Sarah French

Graduate role: NHS Scientist Training Programme (STP) Genomics, The Sheffield Children's Hospital

Photograph - Sarah French

Through the MSc Human and Molecular Genetics course, Sarah got the opportunity to complete a 10-week placement with the pre-karyotyping oncology team at Sheffield’s Children’s Hospital, NHS Foundation Trust. Since graduating, Sarah has joined the NHS Scientist Training Programme.

"The lectures within the masters programme gave me an in-depth understanding of the ever-accelerating interplay between genetics and medicine. Whilst, the clinical research project gave me the opportunity to see this first-hand.

"I was able investigate the efficacy of the current clinical pathway implemented in diagnosing haematological malignancies. We used retrospective patient cases to evaluate different molecular techniques employed in clinical genetics. This experience enabled me to become competent in skills such as karyotyping and fluorescence in situ hybridisation.

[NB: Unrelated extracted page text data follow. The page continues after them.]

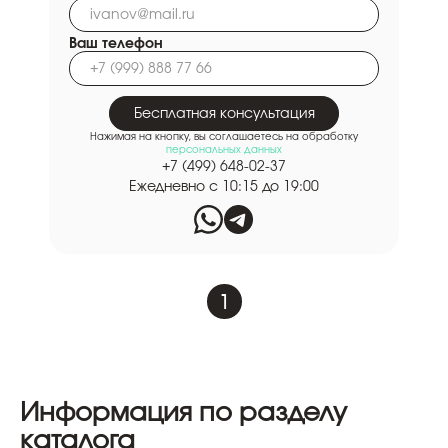
Ваш телефон
Бесплатная консультация
Нажимая на кнопку, вы соглашаетесь на обработку
персональных данных
+7 (499) 648-02-37
Ежедневно с 10:15 до 19:00
1
Информация по разделу
каталога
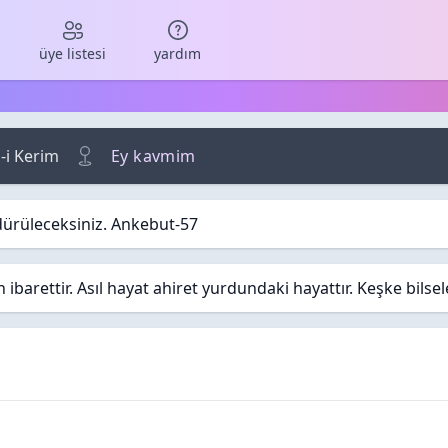
üye listesi
yardım
-i Kerim
Ey kavmim
dürüleceksiniz. Ankebut-57
barettir. Asıl hayat ahiret yurdundaki hayattır. Keşke bilse
aplar
ma / Görüntüleme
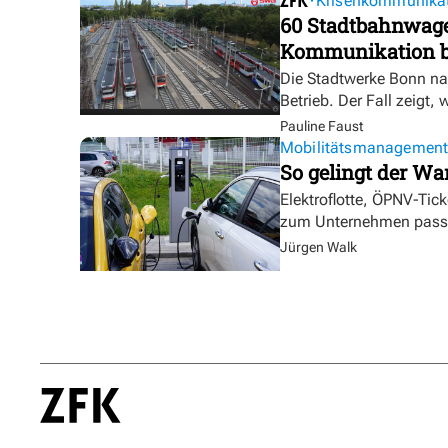
Krisenkommunika
60 Stadtbahnwagen
Kommunikation bl
Die Stadtwerke Bonn na
Betrieb. Der Fall zeigt, 
Pauline Faust
Mobilitätsmanagemen
So gelingt der Wa
Elektroflotte, ÖPNV-Tic
zum Unternehmen pass
Jürgen Walk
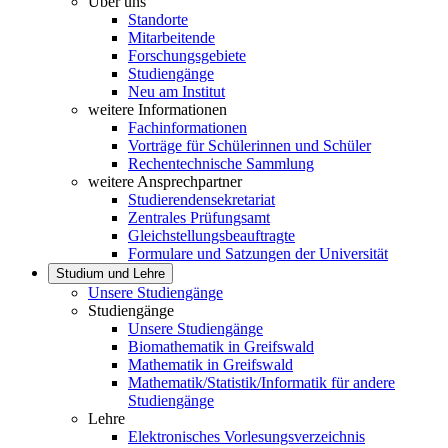
Über uns
Standorte
Mitarbeitende
Forschungsgebiete
Studiengänge
Neu am Institut
weitere Informationen
Fachinformationen
Vorträge für Schülerinnen und Schüler
Rechentechnische Sammlung
weitere Ansprechpartner
Studierendensekretariat
Zentrales Prüfungsamt
Gleichstellungsbeauftragte
Formulare und Satzungen der Universität
Studium und Lehre
Unsere Studiengänge
Studiengänge
Unsere Studiengänge
Biomathematik in Greifswald
Mathematik in Greifswald
Mathematik/Statistik/Informatik für andere
Studiengänge
Lehre
Elektronisches Vorlesungsverzeichnis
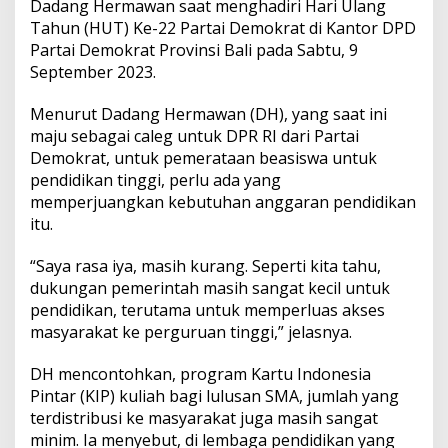
Dadang Hermawan saat menghadiri Hari Ulang
D
a
Tahun (HUT) Ke-22 Partai Demokrat di Kantor DPD
d
Partai Demokrat Provinsi Bali pada Sabtu, 9
a
September 2023.
n
g
Menurut Dadang Hermawan (DH), yang saat ini
H
e
maju sebagai caleg untuk DPR RI dari Partai
r
Demokrat, untuk pemerataan beasiswa untuk
m
pendidikan tinggi, perlu ada yang
a
memperjuangkan kebutuhan anggaran pendidikan
w
a
itu.
n
:
“Saya rasa iya, masih kurang. Seperti kita tahu,
P
dukungan pemerintah masih sangat kecil untuk
e
pendidikan, terutama untuk memperluas akses
r
l
masyarakat ke perguruan tinggi,” jelasnya.
u
A
DH mencontohkan, program Kartu Indonesia
d
Pintar (KIP) kuliah bagi lulusan SMA, jumlah yang
a
terdistribusi ke masyarakat juga masih sangat
y
a
minim. Ia menyebut, di lembaga pendidikan yang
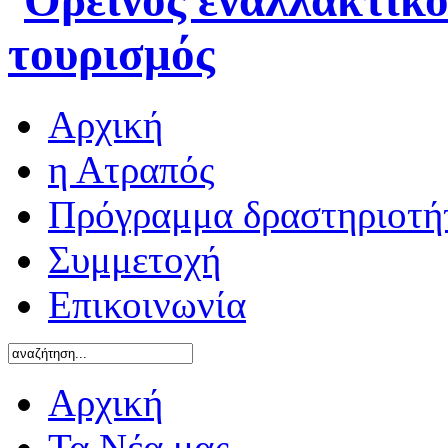
Αρχική
η Ατραπός
Πρόγραμμα δραστηριοτή
Συμμετοχή
Επικοινωνία
Αρχική
Τα Νέα μας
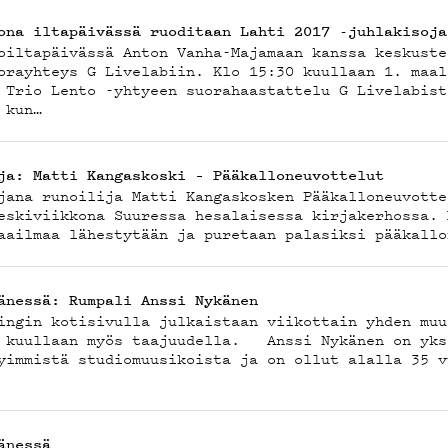
ona iltapäivässä ruoditaan Lahti 2017 -juhlakisoja
oiltapäivässä Anton Vanha-Majamaan kanssa keskuste
orayhteys G Livelabiin. Klo 15:30 kuullaan 1. maal
 Trio Lento -yhtyeen suorahaastattelu G Livelabist
 kun…
ja: Matti Kangaskoski – Pääkalloneuvottelut
jana runoilija Matti Kangaskosken Pääkalloneuvotte
eskiviikkona Suuressa hesalaisessa kirjakerhossa. 
aailmaa lähestytään ja puretaan palasiksi pääkallo
änessä: Rumpali Anssi Nykänen
ingin kotisivulla julkaistaan viikottain yhden muu
 kuullaan myös taajuudella. Anssi Nykänen on yks
yimmistä studiomuusikoista ja on ollut alalla 35 v
änessä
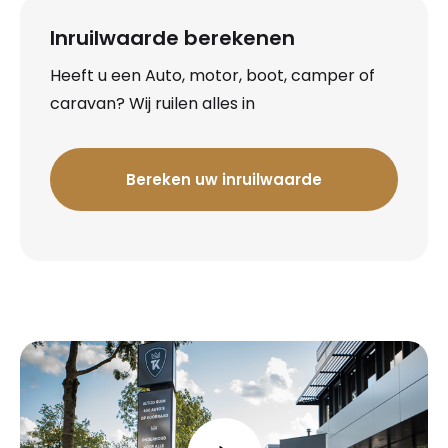
Inruilwaarde berekenen
Heeft u een Auto, motor, boot, camper of
caravan? Wij ruilen alles in
Bereken uw inruilwaarde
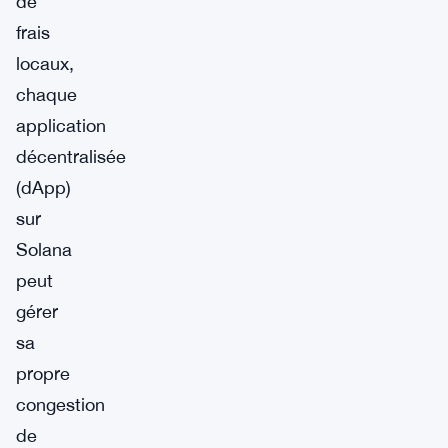
de
frais
locaux,
chaque
application
décentralisée
(dApp)
sur
Solana
peut
gérer
sa
propre
congestion
de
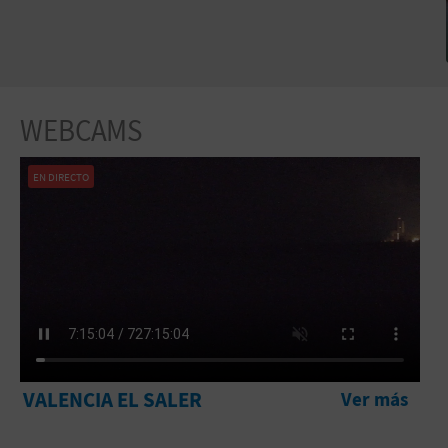
WEBCAMS
EN DIRECTO
VALENCIA EL SALER
Ver más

"The practical training offered was to such a high quality that I was deemed competent by the standards of the NHS and selected to take on a 10-week placement with the pre-karyotyping oncology team at Sheffield’s Children’s Hospital. The placement allowed me to apply the skills learnt, as both an undergraduate and postgraduate, to positively impact patient outcomes. This invaluable professional experience in clinical genetics was essential to my success in being offered a place on the prestigious NHS Scientist Training Programme in genomics.

"As a trainee clinical scientist, I am currently working towards becoming competent in both cytogenetic and molecular genetic techniques. Most recently, I have received training on the classification of variants identified through large-scale sequencing projects. Identification of pathogenic variants is essential for correct diagnosis but also for devising subsequent treatment strategies.

"The opportunities that were available to me during my Masters course have allowed me to pursue my desired career path, but more importantly, continue to positively contribute to the progression of public health care."